Von Staich’s team argues that staying the proceedings in cases of people who are facing illness and death from a second wave is “precisely the wrong response at this time of crisis.” That the AG’s office’s reaction to the order–rather than hustling to save lives–was not only to appeal in Von Staich, but to ask for a stay in all the other cases, is emblematic of their breathtakingly obtuse approach to the crisis itself. At every juncture in these cases, the government has done the wrong thing: caused the outbreaks in the first place, failed miserably at taking any remedial steps, adopted the wrong administrative response, prioritized the wrong people to be released, went for short-term measures that cause outbreaks in jails and other facilities, and–which was notable in both cases–explicitly and repeatedly said that “there is no need to act hastily.” At the oral argument in Von Staich, Justice Kline responded to this with, “yes, there is. Yes, there is. There is a need to act hastily.” The measures he ordered CDCR to adopt are mild, flexible, and give them just enough rope to continue doing the wrong things (more on that in a future post.) I very much hope that the Supreme Court agrees with these response briefs that, in the face of a winter wave of COVID-19 and dire warnings for California as a whole, acting promptly (though, to our collective tragedy, far from preemptively) is exactly what we should do.
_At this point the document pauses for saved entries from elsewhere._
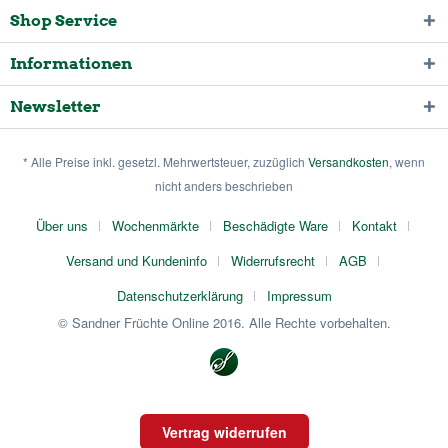
Shop Service
Informationen
Newsletter
* Alle Preise inkl. gesetzl. Mehrwertsteuer, zuzüglich
Versandkosten
, wenn
nicht anders beschrieben
Über uns
Wochenmärkte
Beschädigte Ware
Kontakt
Versand und Kundeninfo
Widerrufsrecht
AGB
Datenschutzerklärung
Impressum
© Sandner Früchte Online 2016. Alle Rechte vorbehalten.
Vertrag widerrufen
In the off-chance that anyone reading this still does not comprehend why, going into the winter holidays, urgent population reductions should be top priority not only at San Quentin, but in all CDCR facilities, here are some sobering facts. As of today, there are huge outbreaks in seven CDCR facilities:

CAL (171 new cases)
CEN (50 new cases)
CTF (303 new cases)
HDSP (649 new cases)
PVSP (319 new cases)
SATF (523 new cases + the prison’s first COVID-19 death)
VSP (155 new cases)

There are also new outbreaks in ten other facilities:
CCC (12 new cases)
COR (32 new cases)
LAC (6 new cases)
SOL (12 new cases)
CHCF (9 new cases)
DVI (3 new cases)
KVSP (16 new cases)
MCSP (3 new cases)
NKSP (7 new cases)
PBSP (6 new cases)

CDCR now “boasts” 2436 new cases per 100,000–ten times worse than the CA rate of 345 per 100,000 that has all of us hurtling toward the purple tier. The spikes in prison infections correlate with spikes in surrounding counties. We are all (sensibly) being asked to mask up, put our holiday travel plans on hold, and cook mini-feasts for our nuclear families. All of this effort and sacrifices are worthless if we continue to incubate this virus in prison. You and yours are far more at risk from aging, infirm people sitting in one of CDCR’s COVID-19 Petri dishes than you are at risk from them in the community (people age out of crime in their late 20s, and the folks most at risk from COVID are less at risk of reoffending than people on the outside.)

CDCR’s hemming and hawing about doing the right thing is not just callous disregard for the lives of people behind bars, but also for your life and mine.